[argyllcms] Re: ArgyllCMS 1.40 / Fedora 17 dispwin -I fails

  • From: Richard Hughes <hughsient@xxxxxxxxx>
  • To: argyllcms@xxxxxxxxxxxxx
  • Date: Thu, 20 Dec 2012 06:20:46 +0000

On 20 December 2012 00:53, Graeme Gill <graeme@xxxxxxxxxxxxx> wrote:
>         what I'd like is for the functionality to be the same, thereby 
> avoiding
> the whole issue.

Yes, 100% agreed.

> What library do I dlopen(), and what function do I dlsym() and then
> call to install and uninstall a profile ?

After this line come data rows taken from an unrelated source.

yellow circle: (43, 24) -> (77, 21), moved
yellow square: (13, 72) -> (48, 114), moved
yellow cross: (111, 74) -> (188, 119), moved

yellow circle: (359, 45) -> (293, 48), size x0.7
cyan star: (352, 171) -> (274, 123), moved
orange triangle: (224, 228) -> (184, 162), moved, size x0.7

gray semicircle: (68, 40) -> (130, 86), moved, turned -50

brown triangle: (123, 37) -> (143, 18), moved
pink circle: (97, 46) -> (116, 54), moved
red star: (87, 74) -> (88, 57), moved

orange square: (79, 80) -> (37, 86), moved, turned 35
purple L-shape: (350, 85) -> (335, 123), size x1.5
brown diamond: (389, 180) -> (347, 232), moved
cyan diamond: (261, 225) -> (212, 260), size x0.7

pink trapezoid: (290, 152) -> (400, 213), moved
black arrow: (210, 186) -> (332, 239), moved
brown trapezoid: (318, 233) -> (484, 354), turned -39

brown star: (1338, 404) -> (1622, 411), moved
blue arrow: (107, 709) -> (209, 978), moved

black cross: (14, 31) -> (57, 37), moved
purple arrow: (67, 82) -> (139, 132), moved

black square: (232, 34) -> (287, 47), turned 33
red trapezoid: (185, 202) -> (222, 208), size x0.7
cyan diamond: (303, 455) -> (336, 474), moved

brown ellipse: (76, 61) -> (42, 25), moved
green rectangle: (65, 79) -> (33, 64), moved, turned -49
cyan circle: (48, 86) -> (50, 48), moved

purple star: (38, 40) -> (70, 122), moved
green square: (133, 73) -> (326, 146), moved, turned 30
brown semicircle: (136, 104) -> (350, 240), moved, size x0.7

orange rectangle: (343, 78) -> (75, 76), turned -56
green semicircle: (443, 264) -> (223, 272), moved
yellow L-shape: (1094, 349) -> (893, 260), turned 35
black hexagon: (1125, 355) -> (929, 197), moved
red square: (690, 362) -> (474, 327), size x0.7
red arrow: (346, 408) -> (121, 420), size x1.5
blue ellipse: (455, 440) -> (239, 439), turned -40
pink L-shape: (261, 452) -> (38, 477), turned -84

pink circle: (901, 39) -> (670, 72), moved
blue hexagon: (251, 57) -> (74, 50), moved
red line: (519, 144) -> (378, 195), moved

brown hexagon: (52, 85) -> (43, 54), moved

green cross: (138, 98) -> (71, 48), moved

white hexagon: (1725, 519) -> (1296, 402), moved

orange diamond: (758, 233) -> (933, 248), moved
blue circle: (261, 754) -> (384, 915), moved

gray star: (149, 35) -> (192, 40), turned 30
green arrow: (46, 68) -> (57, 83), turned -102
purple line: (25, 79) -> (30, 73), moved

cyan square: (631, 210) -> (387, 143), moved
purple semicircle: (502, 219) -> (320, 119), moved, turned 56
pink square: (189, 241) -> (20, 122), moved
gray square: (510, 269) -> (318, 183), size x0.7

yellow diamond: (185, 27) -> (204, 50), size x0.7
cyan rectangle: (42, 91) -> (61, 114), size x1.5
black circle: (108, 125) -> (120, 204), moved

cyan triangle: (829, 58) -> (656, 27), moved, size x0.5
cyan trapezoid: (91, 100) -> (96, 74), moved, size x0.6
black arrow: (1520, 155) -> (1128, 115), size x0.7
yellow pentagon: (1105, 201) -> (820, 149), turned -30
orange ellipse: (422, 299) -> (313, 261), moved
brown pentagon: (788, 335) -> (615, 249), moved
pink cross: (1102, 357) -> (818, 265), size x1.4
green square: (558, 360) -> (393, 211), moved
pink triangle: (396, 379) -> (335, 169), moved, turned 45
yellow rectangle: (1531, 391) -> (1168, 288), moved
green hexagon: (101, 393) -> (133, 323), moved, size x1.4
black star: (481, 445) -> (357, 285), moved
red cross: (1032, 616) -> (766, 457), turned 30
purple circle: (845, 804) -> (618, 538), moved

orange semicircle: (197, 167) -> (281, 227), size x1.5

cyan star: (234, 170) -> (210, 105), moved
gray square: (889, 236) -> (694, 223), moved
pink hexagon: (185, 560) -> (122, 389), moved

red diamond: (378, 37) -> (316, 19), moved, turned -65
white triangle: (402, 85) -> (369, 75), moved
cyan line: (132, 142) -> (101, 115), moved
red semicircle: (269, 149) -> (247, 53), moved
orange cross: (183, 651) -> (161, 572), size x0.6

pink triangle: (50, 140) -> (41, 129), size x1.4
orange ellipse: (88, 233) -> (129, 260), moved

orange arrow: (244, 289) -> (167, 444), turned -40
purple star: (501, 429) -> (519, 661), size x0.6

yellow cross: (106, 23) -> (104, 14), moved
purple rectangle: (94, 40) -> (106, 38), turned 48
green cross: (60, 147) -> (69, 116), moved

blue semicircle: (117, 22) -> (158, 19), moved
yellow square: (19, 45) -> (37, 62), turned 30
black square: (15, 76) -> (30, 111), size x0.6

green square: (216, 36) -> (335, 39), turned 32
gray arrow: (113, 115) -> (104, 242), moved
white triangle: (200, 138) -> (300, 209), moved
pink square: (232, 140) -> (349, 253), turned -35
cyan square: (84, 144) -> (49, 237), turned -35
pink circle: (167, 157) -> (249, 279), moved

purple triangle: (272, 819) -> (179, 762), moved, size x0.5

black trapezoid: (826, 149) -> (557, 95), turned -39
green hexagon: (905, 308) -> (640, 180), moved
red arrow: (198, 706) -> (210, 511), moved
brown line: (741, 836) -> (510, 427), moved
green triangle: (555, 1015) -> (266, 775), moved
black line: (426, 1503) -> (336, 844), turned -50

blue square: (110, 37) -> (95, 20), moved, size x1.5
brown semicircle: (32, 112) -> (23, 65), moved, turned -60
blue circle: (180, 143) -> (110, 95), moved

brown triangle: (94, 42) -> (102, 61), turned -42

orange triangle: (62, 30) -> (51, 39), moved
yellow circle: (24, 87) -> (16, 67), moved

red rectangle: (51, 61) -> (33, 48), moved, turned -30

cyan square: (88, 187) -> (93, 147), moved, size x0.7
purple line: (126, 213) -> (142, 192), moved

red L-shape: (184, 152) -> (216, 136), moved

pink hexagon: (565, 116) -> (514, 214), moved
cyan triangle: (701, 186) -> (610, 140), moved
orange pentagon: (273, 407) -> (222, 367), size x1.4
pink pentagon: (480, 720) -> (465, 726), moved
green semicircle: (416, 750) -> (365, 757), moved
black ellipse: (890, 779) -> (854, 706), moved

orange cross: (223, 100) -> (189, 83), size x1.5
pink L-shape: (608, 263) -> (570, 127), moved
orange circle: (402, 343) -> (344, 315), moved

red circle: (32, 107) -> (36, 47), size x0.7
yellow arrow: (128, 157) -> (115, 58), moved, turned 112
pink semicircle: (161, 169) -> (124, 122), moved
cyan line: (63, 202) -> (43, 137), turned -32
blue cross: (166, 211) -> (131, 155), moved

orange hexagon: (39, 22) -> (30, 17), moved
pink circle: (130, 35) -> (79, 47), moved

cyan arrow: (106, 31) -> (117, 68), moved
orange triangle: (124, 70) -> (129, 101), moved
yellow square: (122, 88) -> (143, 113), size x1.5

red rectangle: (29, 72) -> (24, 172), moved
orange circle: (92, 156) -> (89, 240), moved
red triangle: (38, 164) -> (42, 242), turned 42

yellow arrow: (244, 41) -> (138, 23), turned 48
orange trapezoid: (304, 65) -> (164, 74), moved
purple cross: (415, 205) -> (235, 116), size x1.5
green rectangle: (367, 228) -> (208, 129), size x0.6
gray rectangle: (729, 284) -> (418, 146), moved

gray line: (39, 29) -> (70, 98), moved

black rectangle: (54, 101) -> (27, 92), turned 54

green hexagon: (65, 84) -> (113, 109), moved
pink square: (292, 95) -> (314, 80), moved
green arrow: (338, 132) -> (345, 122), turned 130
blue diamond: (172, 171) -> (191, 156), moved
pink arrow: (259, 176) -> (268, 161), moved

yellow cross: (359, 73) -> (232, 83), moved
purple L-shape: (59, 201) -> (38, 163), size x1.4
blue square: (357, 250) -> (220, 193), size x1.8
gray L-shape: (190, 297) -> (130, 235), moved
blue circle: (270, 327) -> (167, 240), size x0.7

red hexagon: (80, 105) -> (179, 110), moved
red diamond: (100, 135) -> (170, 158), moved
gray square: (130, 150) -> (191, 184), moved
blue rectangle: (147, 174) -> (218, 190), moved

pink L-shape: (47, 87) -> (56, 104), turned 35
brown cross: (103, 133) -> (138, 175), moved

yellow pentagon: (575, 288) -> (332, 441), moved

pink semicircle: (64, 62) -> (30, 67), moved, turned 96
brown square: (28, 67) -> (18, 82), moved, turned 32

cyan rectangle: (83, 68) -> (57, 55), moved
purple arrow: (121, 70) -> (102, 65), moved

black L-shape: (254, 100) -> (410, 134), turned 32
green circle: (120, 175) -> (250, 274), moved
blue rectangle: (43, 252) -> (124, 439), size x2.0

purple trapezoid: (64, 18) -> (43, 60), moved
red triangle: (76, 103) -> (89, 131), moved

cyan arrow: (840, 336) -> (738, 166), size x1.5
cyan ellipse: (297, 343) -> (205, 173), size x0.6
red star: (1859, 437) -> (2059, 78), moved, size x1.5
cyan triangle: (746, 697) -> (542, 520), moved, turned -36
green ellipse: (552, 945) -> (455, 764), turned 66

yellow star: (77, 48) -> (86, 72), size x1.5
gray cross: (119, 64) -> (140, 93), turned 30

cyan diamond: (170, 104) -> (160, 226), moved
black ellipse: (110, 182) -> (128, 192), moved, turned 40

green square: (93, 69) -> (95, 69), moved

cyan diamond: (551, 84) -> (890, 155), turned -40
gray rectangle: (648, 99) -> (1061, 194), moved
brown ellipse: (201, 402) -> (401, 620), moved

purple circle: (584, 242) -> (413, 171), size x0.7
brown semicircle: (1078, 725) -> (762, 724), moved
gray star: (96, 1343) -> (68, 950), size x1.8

Well, in colord, "importing" a profile for a device is actually 3 steps:

1. Copying the profile to the user color directory (~/.local/share/icc/)
2. Adding the profile to a device
3. Setting the profile to be the default profile on the device

When 1 happens, the session framework component (gnome-settings-daemon
in GNOME, colord-kde in KDE) notices the new profile appearing, and
does CreateProfile() opens the file and passes the file descriptor to
colord. colord reads from the FD using lcms2 and creates a DBus object
and exports it on the bus.
For 2 to happen, the Device.AddProfile() method is called, using the
DBus object path of the profile we just created. If we add the profile
using a "relation" of soft then it's a relationship we should use if
the user hasn't specified anything manually. If it's a relation of
"hard" then it's something the user has explicitly chosen and will
override any automatic profiles (e.g. EDID profiles). A database entry
is created for the profile<->device and saved with a timestamp in the
database. This means that on future boots, if the device and profile
appear together (in any order) then the profile is auto-assigned to
the device. When the session framework component notices that the
Device.Profiles property has changed it applies the VCGT of the first
profile in the list.
If it's a hard mapping (user choice) then we don't need to do step 3 at all.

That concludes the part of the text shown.